- Kolase Instagram/@kahar_uddinabbas & Tangkapan layar YouTube Curhat Bang Denny Sumargo
Videonya Viral, Kenapa Santri Korban Pembakaran yang Hendak ke Podcast Denny Sumargo Dicegat Polisi di Bandara?
Jakarta, tvOnenews.com - Presenter Denny Sumargo menyoroti sebuah video viral. Hal ini menunjukkan momen Ahmad Deven Ramdan (14) dan keluarga Sahid Al Hudri (14), santri korban pembakaran oleh senior di Pondok Pesantren (Ponpes) Rosudatussaulatiyah Al Ibrahimy, Lombok Tengah, Nusa Tenggara Barat (NTB) diduga dicegat oleh polisi.
Denny Sumargo mulanya terkejut melihat video viral saat santri korban pembakaran dan pihak keluarga dihalangi di Bandara Internasional Zainuddin Abdul Majid (BIZAM), Lombok.

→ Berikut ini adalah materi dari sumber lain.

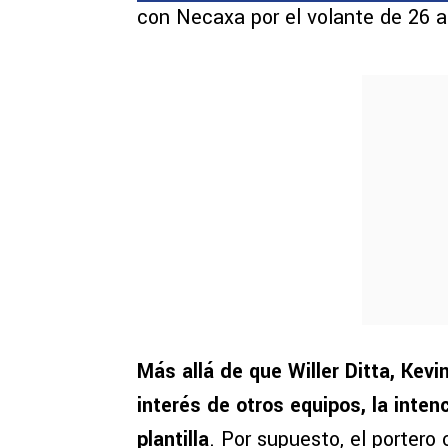
con Necaxa por el volante de 26 añ
Más allá de que Willer Ditta, Kev
interés de otros equipos, la inten
plantilla
. Por supuesto, el portero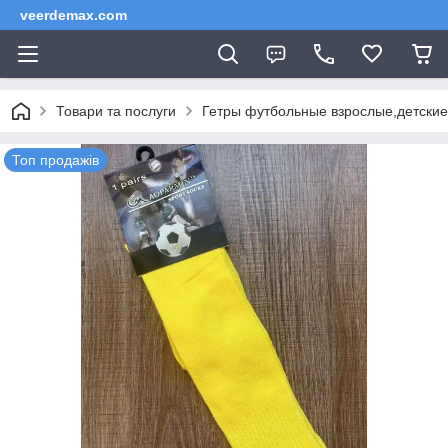
veerdemax.com
Товари та послуги
Гетры футбольные взрослые,детские
Топ продажів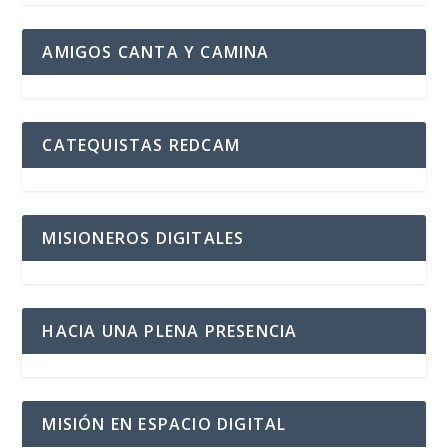
AMIGOS CANTA Y CAMINA
CATEQUISTAS REDCAM
MISIONEROS DIGITALES
HACIA UNA PLENA PRESENCIA
MISIÓN EN ESPACIO DIGITAL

Mereka kebetulan akan berangkat menuju Jakarta untuk menghadiri undangan podcast Denny Sumargo. Alih-alih berhasil, jadwal menyuarakan kasus tiga santri dibakar senior berakhir batal.

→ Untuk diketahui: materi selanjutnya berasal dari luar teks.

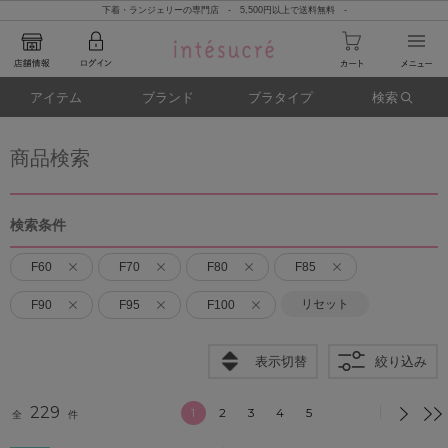
下着・ランジェリーの専門店 - 5,500円以上で送料無料 -
アイテム
ブランド
ブラタイプ
検索
商品検索
検索条件
F60
F70
F80
F85
リセット
F90
F95
F100
表示切替
絞り込み
229
1
2
3
4
5
全
件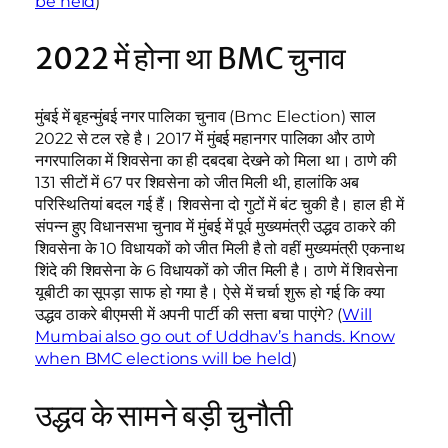
be held
)
2022 में होना था BMC चुनाव
मुंबई में बृहन्मुंबई नगर पालिका चुनाव (Bmc Election) साल
2022 से टल रहे है। 2017 में मुंबई महानगर पालिका और ठाणे
नगरपालिका में शिवसेना का ही दबदबा देखने को मिला था। ठाणे की
131 सीटों में 67 पर शिवसेना को जीत मिली थी, हालांकि अब
परिस्थितियां बदल गई हैं। शिवसेना दो गुटों में बंट चुकी है। हाल ही में
संपन्न हुए विधानसभा चुनाव में मुंबई में पूर्व मुख्यमंत्री उद्धव ठाकरे की
शिवसेना के 10 विधायकों को जीत मिली है तो वहीं मुख्यमंत्री एकनाथ
शिंदे की शिवसेना के 6 विधायकों को जीत मिली है। ठाणे में शिवसेना
यूबीटी का सूपड़ा साफ हो गया है। ऐसे में चर्चा शुरू हो गई कि क्या
उद्धव ठाकरे बीएमसी में अपनी पार्टी की सत्ता बचा पाएंगे? (
Will
Mumbai also go out of Uddhav’s hands. Know
when BMC elections will be held
)
उद्धव के सामने बड़ी चुनौती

Denny Sumargo mencari tahu alasan dugaan pencegatan yang berujung viral di media sosial. Densu sapaan akrabnya mengaku langsung menghubungi pihak pengacara salah satu santri.
"Gue mau update nih. Barusan gua habis ngobrol sama pengacara yang mendampingi pihak korban," ujar Denny Sumargo dalam video yang diunggah di Instagram pribadinya, Kamis (9/7/2026).
Penyebab Santri Korban Pembakaran Dicegat Pergi ke Podcast Denny Sumargo
- Instagram/@kahar_uddinabbas
Selain seputar tentang kronologi insiden tragis ini, Denny Sumargo bertanya kepada pengacara korban. Hal ini berkaitan lantaran Deven dan keluarga Al dihalau oleh polisi saat ingin berangkat ke Jakarta.
Pertanyaan tersebut, kata dia, lantaran video pencegatan di bandara mengguncang publik. Hingga kini, rekaman upaya korban dan keluarga akan pergi ke podcast Denny Sumargo viral di media sosial.
Lanjut Densu, video pencegatan tersebut juga membuat publik heran. Situasi ini mendorong banyak pihak bertanya-tanya terutama terkait alasan polisi menghalau mereka.
Kata Densu, pencegatan tersebut memiliki alasan yang kuat. Polisi masih memantau kesehatan para korban.
"Menurut keterangan yang gua dapat dari pengacara mendampingi korban, mereka belum diizinkan berangkat karena korban sedang menjalani penanganan dan pengobatan di rumah sakit setempat," terang Densu.
Dua santri korban pembakaran itu saat ini masih dirawat secara intensif. Kondisi kesehatannya terus dipantau di Rumah Sakit (RS) Bhayangkara Mataram.
Dua santri yang selamat memang telah melalui perjuangan yang panjang. Deven dan Al sempat dirawat di RSUD Praya sebelum dirujuk sendiri oleh orang tua mereka ke RSUD di NTB pada Juni 2026.